(Extracted data entries)
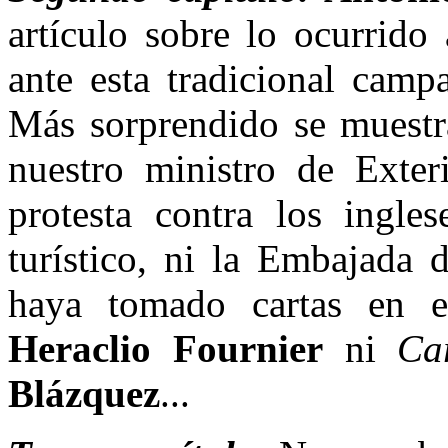
artículo sobre lo ocurrido
ante esta tradicional camp
Más sorprendido se muest
nuestro ministro de Exter
protesta contra los ingle
turístico, ni la Embajada
haya tomado cartas en e
Heraclio Fournier
ni
Ca
Blázquez
...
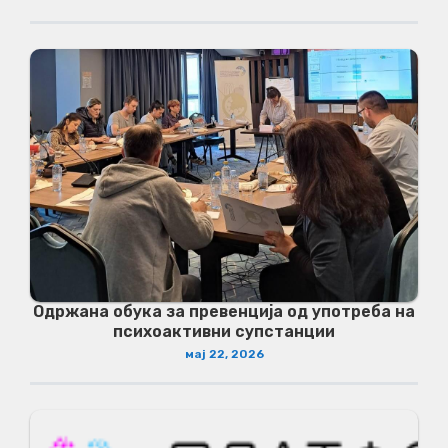
Одржана обука за превенција од употреба на
психоактивни супстанции
мај 22, 2026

#### [Aim of the task]
Repeat the records above exactly, without any pictures.

#### [Completed task]
artículo sobre lo ocurrido
ante esta tradicional camp
Más sorprendido se muest
nuestro ministro de Exter
protesta contra los ingle
turístico, ni la Embajada
haya tomado cartas en e
Heraclio Fournier
ni
Ca
Blázquez
...
Одржана обука за превенција од употреба на
психоактивни супстанции
мај 22, 2026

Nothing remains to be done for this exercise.